* **Data shown**:
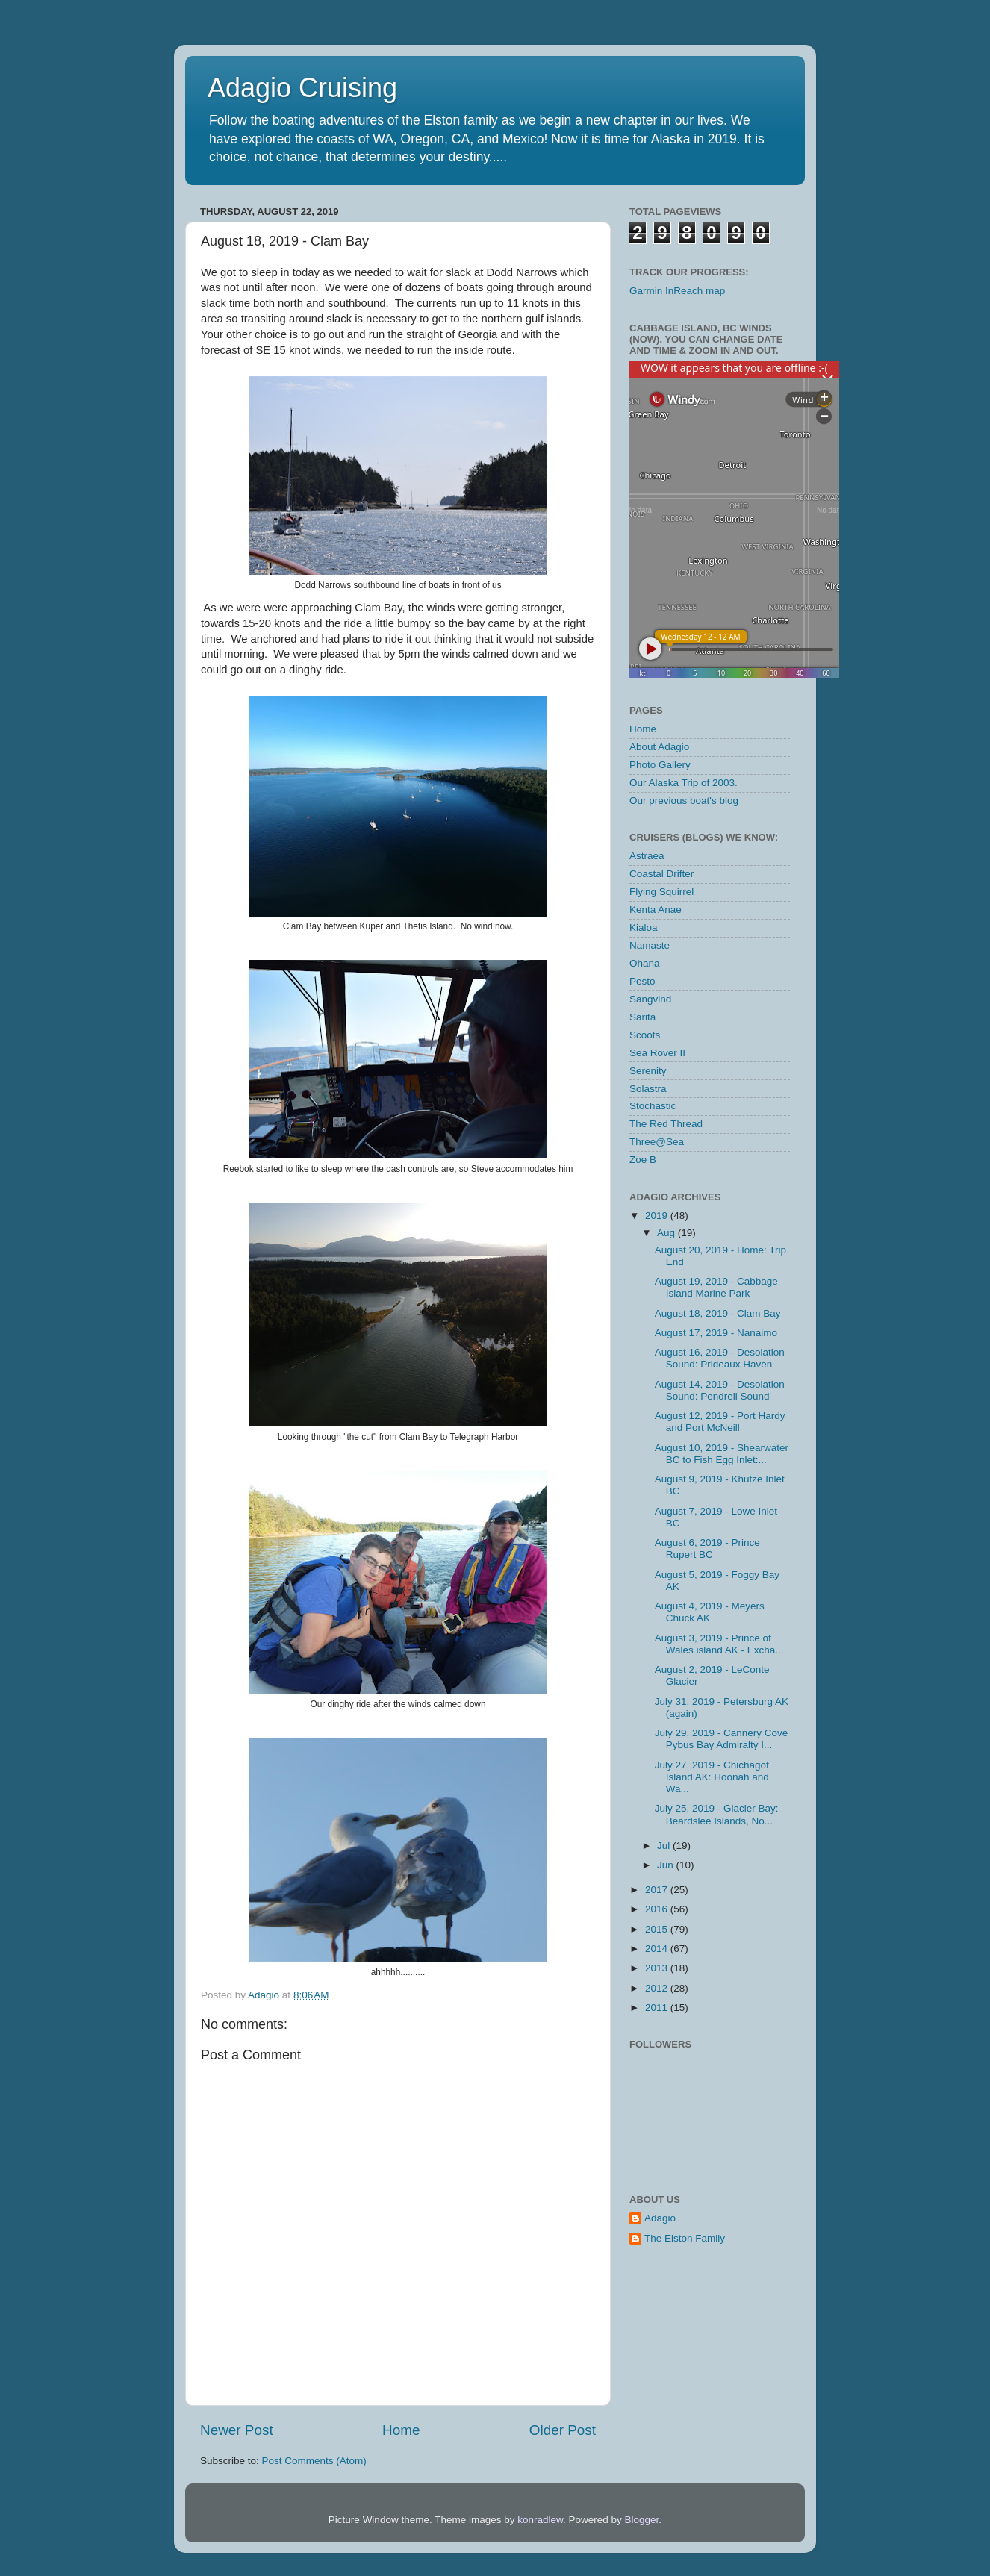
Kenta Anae (655, 909)
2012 (657, 1988)
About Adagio (659, 746)
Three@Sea (656, 1141)
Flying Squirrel (661, 891)
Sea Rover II (657, 1052)
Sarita (642, 1017)
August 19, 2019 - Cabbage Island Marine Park (716, 1287)
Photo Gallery (660, 764)
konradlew (540, 2519)
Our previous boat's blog (683, 800)
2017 (657, 1889)
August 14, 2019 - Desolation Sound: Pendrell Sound (720, 1390)
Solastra (648, 1088)
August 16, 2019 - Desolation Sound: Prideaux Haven (720, 1358)
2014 (657, 1948)
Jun (666, 1865)
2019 (657, 1215)
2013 (657, 1968)
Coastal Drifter (661, 873)
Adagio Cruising (302, 87)
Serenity (648, 1070)
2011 (657, 2007)
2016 (657, 1909)
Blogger (642, 2519)
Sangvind (650, 999)
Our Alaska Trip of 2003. (683, 782)
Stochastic (652, 1105)
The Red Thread (666, 1123)
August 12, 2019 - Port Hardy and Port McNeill (720, 1421)
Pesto (642, 981)
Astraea (646, 855)
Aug (667, 1232)
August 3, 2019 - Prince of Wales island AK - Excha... (719, 1644)
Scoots (644, 1035)
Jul (665, 1845)
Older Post (562, 2430)
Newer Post (236, 2430)
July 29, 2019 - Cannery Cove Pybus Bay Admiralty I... (721, 1738)
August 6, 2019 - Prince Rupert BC (707, 1548)
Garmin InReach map (677, 290)
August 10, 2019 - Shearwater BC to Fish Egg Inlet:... (721, 1453)
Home (401, 2430)
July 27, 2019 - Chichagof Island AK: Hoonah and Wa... (712, 1776)
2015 (657, 1929)
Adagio (660, 2218)
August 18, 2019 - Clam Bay (718, 1313)
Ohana (644, 963)
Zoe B (642, 1159)
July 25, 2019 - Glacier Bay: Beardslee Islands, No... (717, 1814)
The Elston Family (684, 2238)
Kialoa (643, 927)
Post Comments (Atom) (314, 2460)
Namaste (649, 945)
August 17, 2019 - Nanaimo (716, 1332)
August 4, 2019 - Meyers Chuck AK (710, 1612)
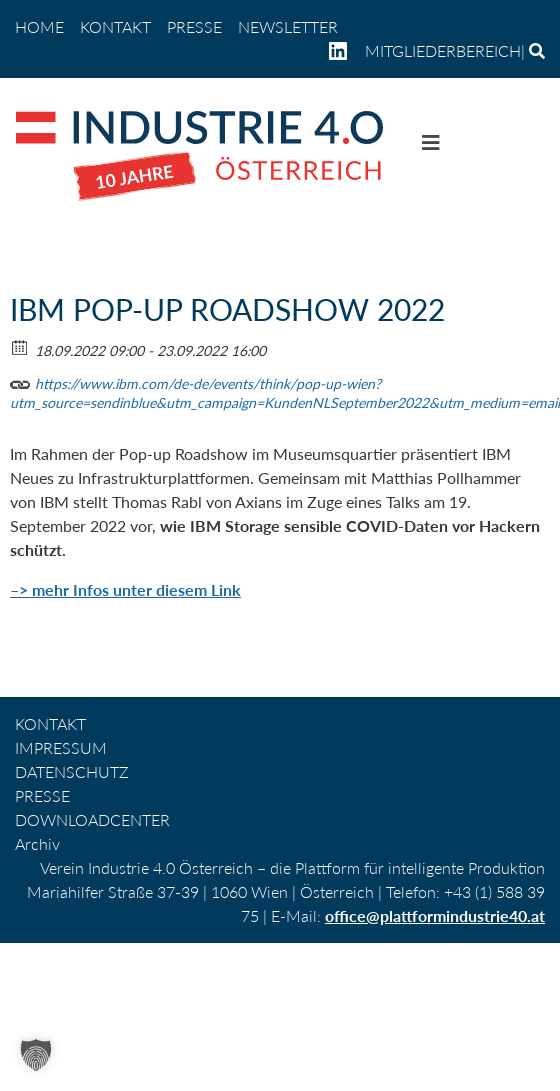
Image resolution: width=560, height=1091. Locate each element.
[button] (36, 1055)
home (39, 26)
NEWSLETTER (288, 26)
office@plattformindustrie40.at (435, 915)
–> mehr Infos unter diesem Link (125, 589)
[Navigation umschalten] (431, 147)
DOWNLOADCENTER (92, 819)
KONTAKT (115, 26)
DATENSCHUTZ (72, 771)
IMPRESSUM (61, 747)
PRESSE (194, 26)
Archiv (37, 843)
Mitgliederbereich (443, 50)
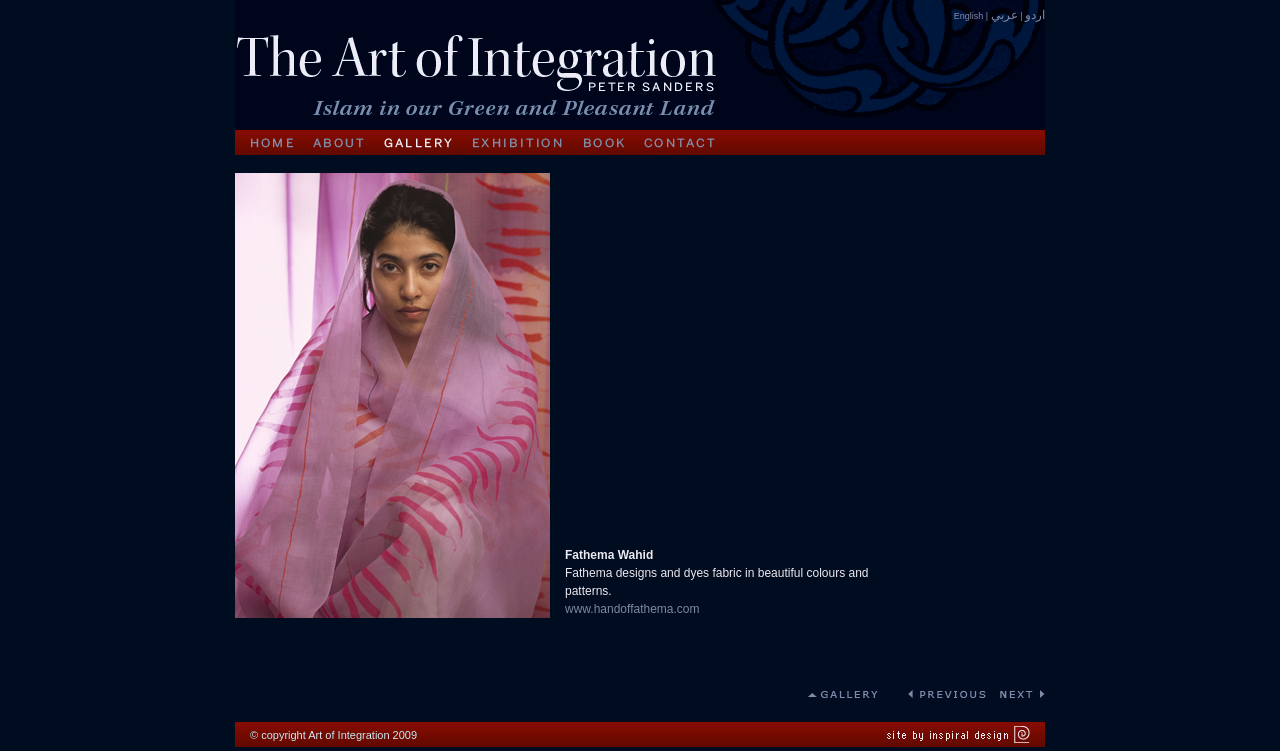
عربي (1004, 15)
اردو (1035, 15)
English (969, 16)
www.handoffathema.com (632, 609)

* **Task prompt**: Read through the records above and copy the lines that contain "Prince".

* **Answer to this problem**:
August 3, 2019 - Prince of Wales island AK - Excha... (719, 1644)
August 6, 2019 - Prince Rupert BC (707, 1548)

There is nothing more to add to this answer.